» About this task:
Copy each line below exactly as it appears. Pictures are to be omitted.

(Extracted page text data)

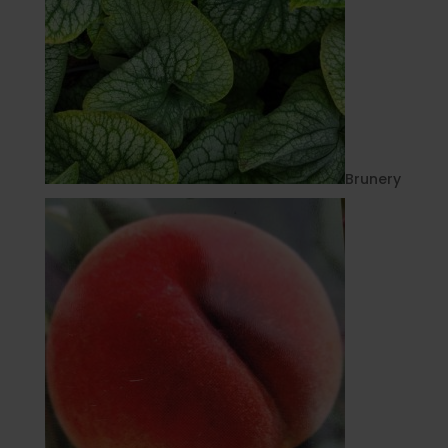
Brunery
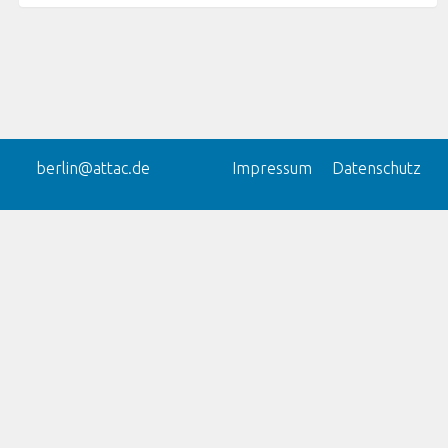
berlin@attac.de
Impressum
Datenschutz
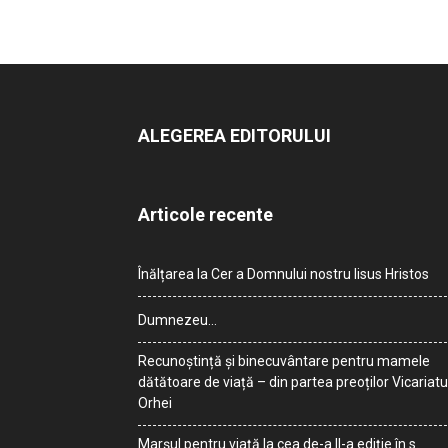
ALEGEREA EDITORULUI
Articole recente
Înălțarea la Cer a Domnului nostru Iisus Hristos
Dumnezeu…
Recunoștință și binecuvântare pentru mamele
dătătoare de viață – din partea preoților Vicariatu
Orhei
Marșul pentru viață la cea de-a II-a ediție în s.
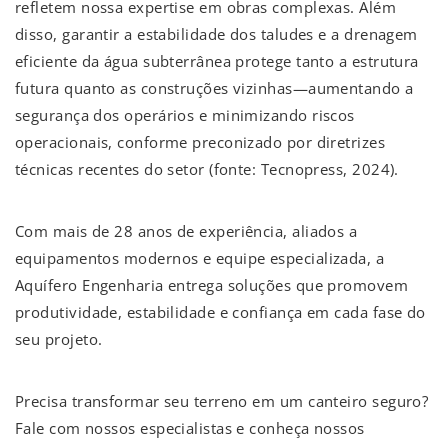
refletem nossa expertise em obras complexas. Além
disso, garantir a estabilidade dos taludes e a drenagem
eficiente da água subterrânea protege tanto a estrutura
futura quanto as construções vizinhas—aumentando a
segurança dos operários e minimizando riscos
operacionais, conforme preconizado por diretrizes
técnicas recentes do setor (fonte: Tecnopress, 2024).
Com mais de 28 anos de experiência, aliados a
equipamentos modernos e equipe especializada, a
Aquífero Engenharia entrega soluções que promovem
produtividade, estabilidade e confiança em cada fase do
seu projeto.
Precisa transformar seu terreno em um canteiro seguro?
Fale com nossos especialistas e conheça nossos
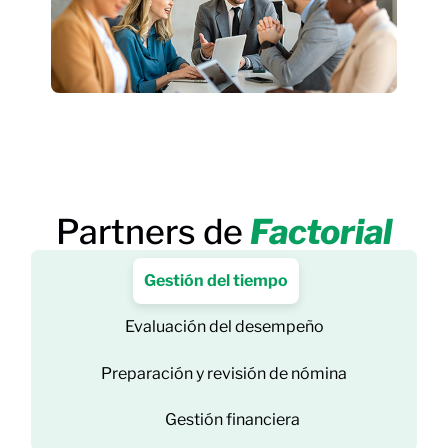
Partners de
Factorial
Gestión del tiempo
Evaluación del desempeño
Preparación y revisión de nómina
Gestión financiera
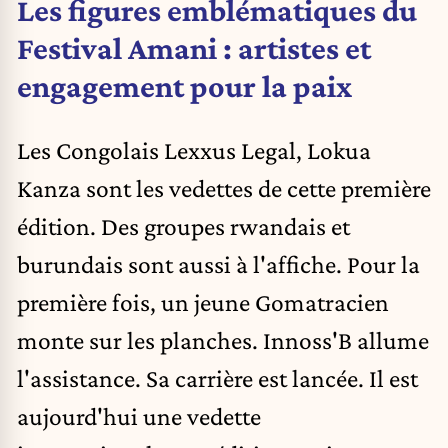
Les figures emblématiques du
Festival Amani : artistes et
engagement pour la paix
Les Congolais Lexxus Legal, Lokua
Kanza sont les vedettes de cette première
édition. Des groupes rwandais et
burundais sont aussi à l'affiche. Pour la
première fois, un jeune Gomatracien
monte sur les planches. Innoss'B allume
l'assistance. Sa carrière est lancée. Il est
aujourd'hui une vedette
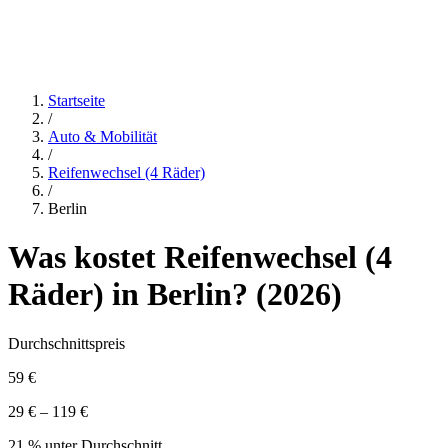
Startseite
/
Auto & Mobilität
/
Reifenwechsel (4 Räder)
/
Berlin
Was kostet
Reifenwechsel (4
Räder)
in
Berlin
? (
2026
)
Durchschnittspreis
59 €
29 € – 119 €
21 % unter Durchschnitt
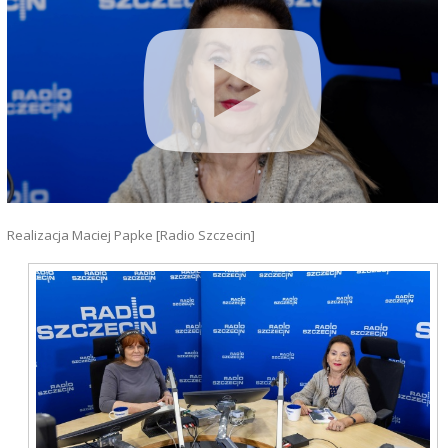
Realizacja Maciej Papke [Radio Szczecin]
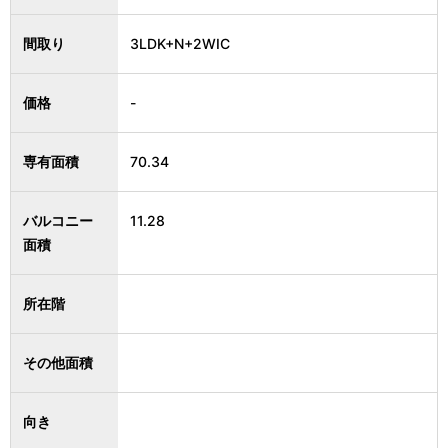
間取り
3LDK+N+2WIC
価格
-
専有面積
70.34
バルコニー
11.28
面積
所在階
その他面積
向き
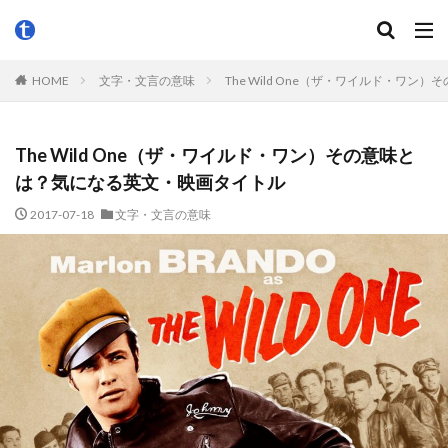
HOME
文字・文言の意味
The Wild One（ザ・ワイルド・ワ
The Wild One（ザ・ワイルド・ワン）その意味と
は？気になる英文・映画タイトル
2017-07-18
文字・文言の意味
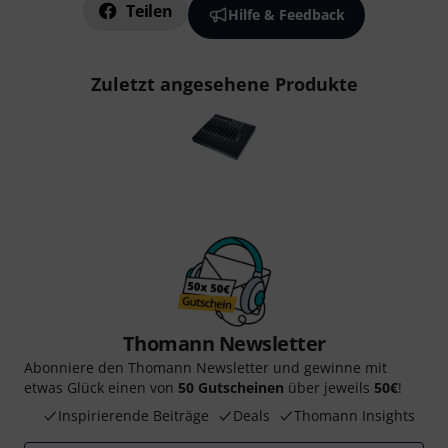
Teilen
Hilfe & Feedback
Zuletzt angesehene Produkte
Thomann Newsletter
Abonniere den Thomann Newsletter und gewinne mit
etwas Glück einen von
50 Gutscheinen
über jeweils
50€
!
Inspirierende Beiträge
Deals
Thomann Insights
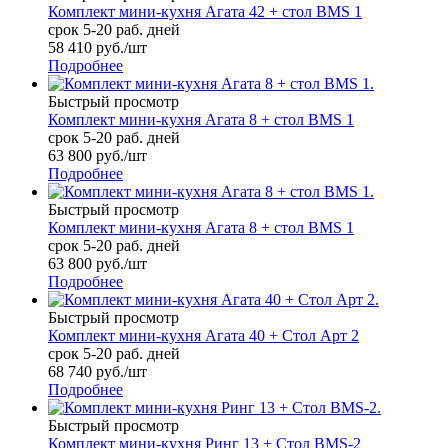
Комплект мини-кухня Агата 42 + стол BMS 1
срок 5-20 раб. дней
58 410
руб.
/шт
Подробнее
Быстрый просмотр
Комплект мини-кухня Агата 8 + стол BMS 1
срок 5-20 раб. дней
63 800
руб.
/шт
Подробнее
Быстрый просмотр
Комплект мини-кухня Агата 8 + стол BMS 1
срок 5-20 раб. дней
63 800
руб.
/шт
Подробнее
Быстрый просмотр
Комплект мини-кухня Агата 40 + Стол Арт 2
срок 5-20 раб. дней
68 740
руб.
/шт
Подробнее
Быстрый просмотр
Комплект мини-кухня Ринг 13 + Стол BMS-2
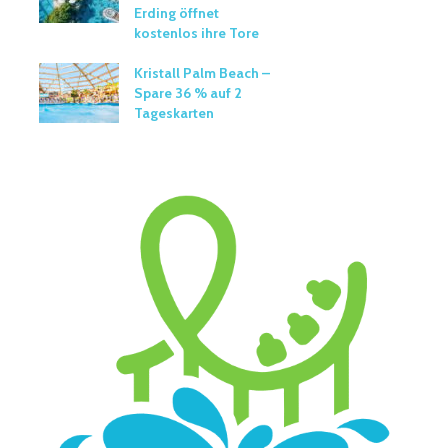
Erding öffnet
kostenlos ihre Tore
Kristall Palm Beach –
Spare 36 % auf 2
Tageskarten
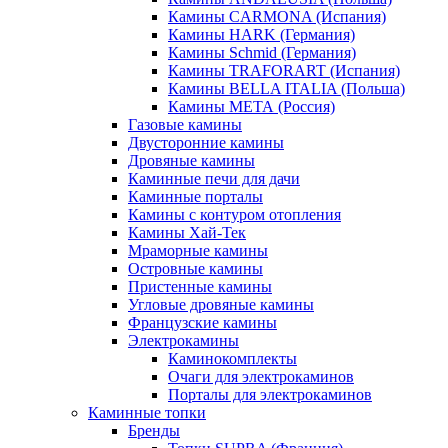
Камины CARMONA (Испания)
Камины HARK (Германия)
Камины Schmid (Германия)
Камины TRAFORART (Испания)
Камины BELLA ITALIA (Польша)
Камины МЕТА (Россия)
Газовые камины
Двусторонние камины
Дровяные камины
Каминные печи для дачи
Каминные порталы
Камины с контуром отопления
Камины Хай-Тек
Мраморные камины
Островные камины
Пристенные камины
Угловые дровяные камины
Французские камины
Электрокамины
Каминокомплекты
Очаги для электрокаминов
Порталы для электрокаминов
Каминные топки
Бренды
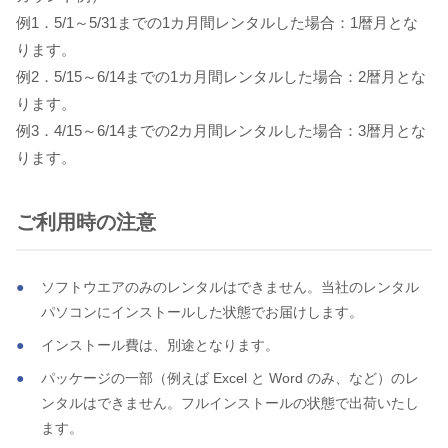
例1．5/1～5/31までの1カ月間レンタルした場合：1暦月とな
ります。
例2．5/15～6/14までの1カ月間レンタルした場合：2暦月とな
ります。
例3．4/15～6/14までの2カ月間レンタルした場合：3暦月とな
ります。
ご利用時の注意
ソフトウエアのみのレンタルはできません。当社のレンタル
パソコンにインストールした状態でお届けします。
インストール費は、別途となります。
パッケージの一部（例えば Excel と Word のみ、など）のレ
ンタルはできません。フルインストールの状態で出荷いたし
ます。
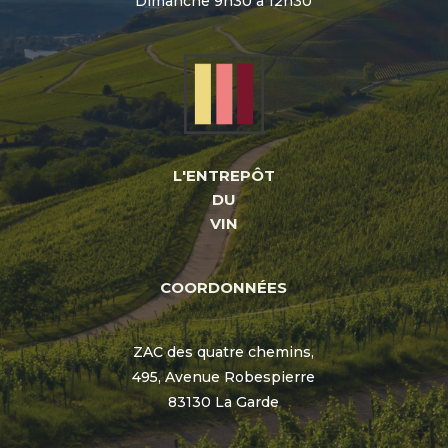
Dimanche 9h30 à 12h30
L'ENTREPÔT
DU
VIN
COORDONNÉES
ZAC des quatre chemins,
495, Avenue Robespierre
83130 La Garde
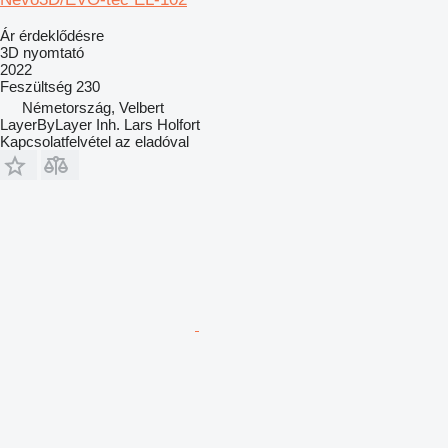
Ár érdeklődésre
3D nyomtató
2022
Feszültség
230
Németország, Velbert
LayerByLayer Inh. Lars Holfort
Kapcsolatfelvétel az eladóval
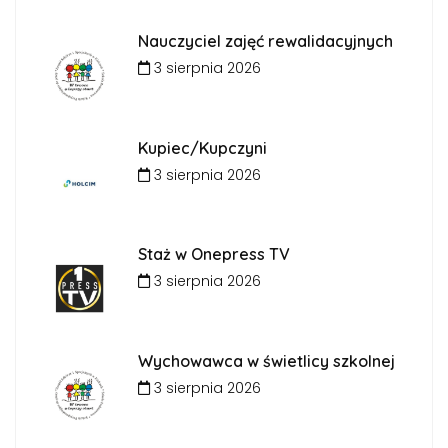
Nauczyciel zajęć rewalidacyjnych
3 sierpnia 2026
Kupiec/Kupczyni
3 sierpnia 2026
Staż w Onepress TV
3 sierpnia 2026
Wychowawca w świetlicy szkolnej
3 sierpnia 2026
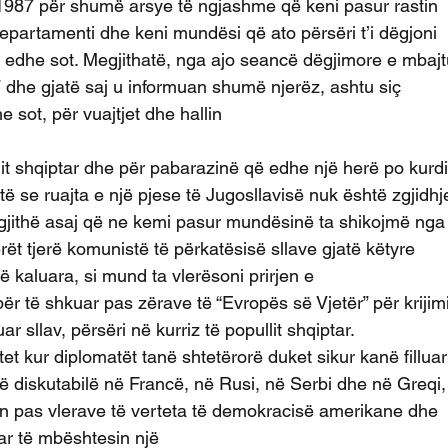
t 1987 për shumë arsye të ngjashme që keni pasur rastin
Departamenti dhe keni mundësi që ato përsëri t’i dëgjoni
e edhe sot. Megjithatë, nga ajo seancë dëgjimore e mbajt
87 dhe gjatë saj u informuan shumë njerëz, ashtu siç
 sot, për vuajtjet dhe hallin
it shqiptar dhe për pabarazinë që edhe një herë po kurdi
të se ruajta e një pjese të Jugosllavisë nuk është zgjidhj
gjithë asaj që ne kemi pasur mundësinë ta shikojmë nga
erët tjerë komunistë të përkatësisë sllave gjatë këtyre
ë kaluara, si mund ta vlerësoni prirjen e
ër të shkuar pas zërave të “Evropës së Vjetër” për krijim
ar sllav, përsëri në kurriz të popullit shqiptar.
et kur diplomatët tanë shtetërorë duket sikur kanë filluar
në diskutabilë në Francë, në Rusi, në Serbi dhe në Greqi,
n pas vlerave të verteta të demokracisë amerikane dhe
uar të mbështesin një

» Your response:
Brunery
berlin@attac.de
Impressum
Datenschutz
ALEGEREA EDITORULUI
Articole recente
Înălțarea la Cer a Domnului nostru Iisus Hristos
Dumnezeu…
Recunoștință și binecuvântare pentru mamele
dătătoare de viață – din partea preoților Vicariatu
Orhei
Marșul pentru viață la cea de-a II-a ediție în s.
refletem nossa expertise em obras complexas. Além
disso, garantir a estabilidade dos taludes e a drenagem
eficiente da água subterrânea protege tanto a estrutura
futura quanto as construções vizinhas—aumentando a
segurança dos operários e minimizando riscos
operacionais, conforme preconizado por diretrizes
técnicas recentes do setor (fonte: Tecnopress, 2024).
Com mais de 28 anos de experiência, aliados a
equipamentos modernos e equipe especializada, a
Aquífero Engenharia entrega soluções que promovem
produtividade, estabilidade e confiança em cada fase do
seu projeto.
Precisa transformar seu terreno em um canteiro seguro?
Fale com nossos especialistas e conheça nossos
Partners de
Factorial
Gestión del tiempo
Evaluación del desempeño
Preparación y revisión de nómina
Gestión financiera
Les figures emblématiques du
Festival Amani : artistes et
engagement pour la paix
Les Congolais Lexxus Legal, Lokua
Kanza sont les vedettes de cette première
édition. Des groupes rwandais et
burundais sont aussi à l'affiche. Pour la
première fois, un jeune Gomatracien
monte sur les planches. Innoss'B allume
l'assistance. Sa carrière est lancée. Il est
aujourd'hui une vedette
Startseite
/
Auto & Mobilität
/
Reifenwechsel (4 Räder)
/
Berlin
Was kostet
Reifenwechsel (4
Räder)
in
Berlin
? (
2026
)
Durchschnittspreis
59 €
29 € – 119 €
21 % unter Durchschnitt
Realizacja Maciej Papke [Radio Szczecin]
間取り
3LDK+N+2WIC
価格
-
専有面積
70.34
バルコニー
11.28
面積
所在階
その他面積
向き
HOME
文字・文言の意味
The Wild One（ザ・ワイルド・ワ
The Wild One（ザ・ワイルド・ワン）その意味と
は？気になる英文・映画タイトル
2017-07-18
文字・文言の意味
Teilen
Hilfe & Feedback
Zuletzt angesehene Produkte
Thomann Newsletter
Abonniere den Thomann Newsletter und gewinne mit
etwas Glück einen von
50 Gutscheinen
über jeweils
50€
!
Inspirierende Beiträge
Deals
Thomann Insights
Комплект мини-кухня Агата 42 + стол BMS 1
срок 5-20 раб. дней
58 410
руб.
/шт
Подробнее
Быстрый просмотр
Комплект мини-кухня Агата 8 + стол BMS 1
срок 5-20 раб. дней
63 800
руб.
/шт
Подробнее
Быстрый просмотр
Комплект мини-кухня Агата 8 + стол BMS 1
срок 5-20 раб. дней
63 800
руб.
/шт
Подробнее
Быстрый просмотр
Комплект мини-кухня Агата 40 + Стол Арт 2
срок 5-20 раб. дней
68 740
руб.
/шт
Подробнее
Быстрый просмотр
Комплект мини-кухня Ринг 13 + Стол BMS-2
Erding öffnet
kostenlos ihre Tore
Kristall Palm Beach –
Spare 36 % auf 2
Tageskarten
Камины CARMONA (Испания)
Камины HARK (Германия)
Камины Schmid (Германия)
Камины TRAFORART (Испания)
Камины BELLA ITALIA (Польша)
Камины МЕТА (Россия)
Газовые камины
Двусторонние камины
Дровяные камины
Каминные печи для дачи
Каминные порталы
Камины с контуром отопления
Камины Хай-Тек
Мраморные камины
Островные камины
Пристенные камины
Угловые дровяные камины
Французские камины
Электрокамины
Каминокомплекты
Очаги для электрокаминов
Порталы для электрокаминов
Каминные топки
Бренды
例1．5/1～5/31までの1カ月間レンタルした場合：1暦月とな
ります。
例2．5/15～6/14までの1カ月間レンタルした場合：2暦月とな
ります。
例3．4/15～6/14までの2カ月間レンタルした場合：3暦月とな
ります。
ご利用時の注意
ソフトウエアのみのレンタルはできません。当社のレンタル
パソコンにインストールした状態でお届けします。
インストール費は、別途となります。
パッケージの一部（例えば Excel と Word のみ、など）のレ
ンタルはできません。フルインストールの状態で出荷いたし
ます。
Dimanche 9h30 à 12h30
L'ENTREPÔT
DU
VIN
COORDONNÉES
ZAC des quatre chemins,
495, Avenue Robespierre
83130 La Garde
Ár érdeklődésre
3D nyomtató
2022
Feszültség
230
Németország, Velbert
LayerByLayer Inh. Lars Holfort
Kapcsolatfelvétel az eladóval
Nauczyciel zajęć rewalidacyjnych
3 sierpnia 2026
Kupiec/Kupczyni
3 sierpnia 2026
Staż w Onepress TV
3 sierpnia 2026
Wychowawca w świetlicy szkolnej
3 sierpnia 2026
t 1987 për shumë arsye të ngjashme që keni pasur rastin
Departamenti dhe keni mundësi që ato përsëri t’i dëgjoni
e edhe sot. Megjithatë, nga ajo seancë dëgjimore e mbajt
87 dhe gjatë saj u informuan shumë njerëz, ashtu siç
 sot, për vuajtjet dhe hallin
it shqiptar dhe për pabarazinë që edhe një herë po kurdi
të se ruajta e një pjese të Jugosllavisë nuk është zgjidhj
gjithë asaj që ne kemi pasur mundësinë ta shikojmë nga
erët tjerë komunistë të përkatësisë sllave gjatë këtyre
ë kaluara, si mund ta vlerësoni prirjen e
ër të shkuar pas zërave të “Evropës së Vjetër” për krijim
ar sllav, përsëri në kurriz të popullit shqiptar.
et kur diplomatët tanë shtetërorë duket sikur kanë filluar
në diskutabilë në Francë, në Rusi, në Serbi dhe në Greqi,
n pas vlerave të verteta të demokracisë amerikane dhe
uar të mbështesin një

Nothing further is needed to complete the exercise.